A Computational Method for the Nonlinear Attainable Moment Set of Tailless UAVs in Flight-Control-Oriented Scenarios

Tailless unmanned aerial vehicles (UAVs) achieve high-agility maneuvers with flight control systems. The attainable moment set (AMS) provides critical theoretical foundations and constraints for their optimization. A computational method is proposed herein to address controllability limitations caused by nonlinear aerodynamic effectiveness. This method incorporates dual constraints on control surface angles and angular rates for the nonlinear AMS, aiming to meet the demands of attitude tracking dynamics in flight control systems. First, a quantitative model is established to correlate dual deflection constraints with aerodynamic moment amplitude and bandwidth limitations.

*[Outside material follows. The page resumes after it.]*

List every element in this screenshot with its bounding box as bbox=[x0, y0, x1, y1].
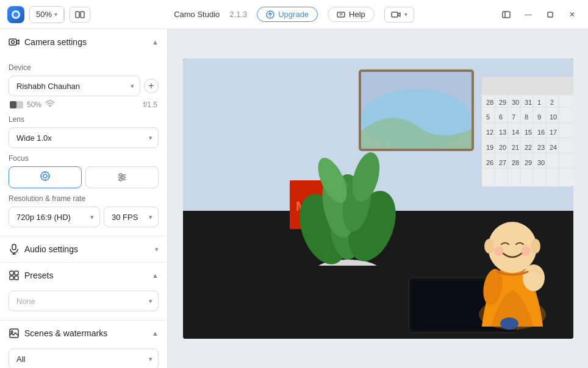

Next, we construct a computational framework for the incremental attainable moment set (IAMS) based on differential inclusion theory. For monotonic nonlinear aerodynamic effectiveness, the vertices of the IAMS are updated using local interpolation, yielding the incremental nonlinear attainable moment set (INAMS). When non-monotonic nonlinearity occurs, stationary points are calculated to adjust the control effectiveness matrix and admissible control set, thereby reducing computational errors induced by non-monotonic characteristics. Furthermore, the effective actions set, derived from a time-varying incremental nonlinear attainable moment set, quantifies the residual moment envelope of tailless UAVs during maneuvers. Comparative simulations indicate that the proposed method achieves correct computation under nonlinear aerodynamic conditions while reliably determining safe flight boundaries during control failure.